Mirrors provide people the ability to get an accurate picture of themselves. Knowing that people are products of their pasts—personal and communal—the past acts as a mirror for those living in the present. This is not only true for the average person seeking to understand his or herself more fully, but also for historians who seek to make the people they study more fully understood. Understanding the past helps us to better understand the present. If we can situate ourselves among those who have come before us, we can better understand why things got to be the way they are. This question, “How did we get here?” has surely been on many of our minds lately.
In 1884, as Jim Crow laws overtook American life, the great abolitionist, writer, and orator, Frederick Douglass, reflected on this idea of historical memory.
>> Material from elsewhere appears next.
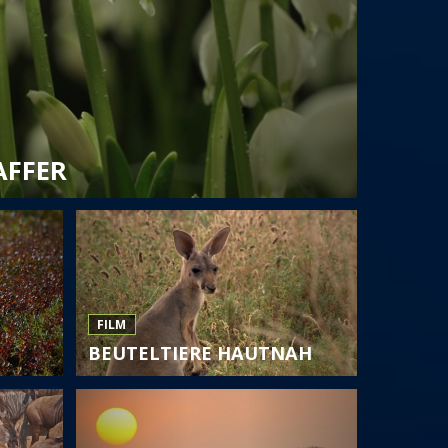
AFFER
FILM
BEUTELTIERE HAUTNAH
In a speech he reminded his listeners:
While it is well to attend to the issues of the present and to look hopefully forward to the future, it is well not to forget the past. Memory was given to man for some wise purpose. The past is in some sense the mirror in which we may discern the dim outlines of the future and by which we may make them more symmetrical.
Many of us want to understand where we should go next. We want to be changemakers in our local communities and our nation at large. At Thinking Nation, we believe that one of the most often overlooked ways to do this is by studying the past. But as Douglass reminds us, when we use the past as a mirror, “we may discern the dim outlines of the future.” When we know where we’ve come from, we are better equipped to steer the ship moving forward. May we pause. May we reflect. May we remember.
Thinking historically gives us the tools to do this and is why historical thinking skills are at the center of our curriculum.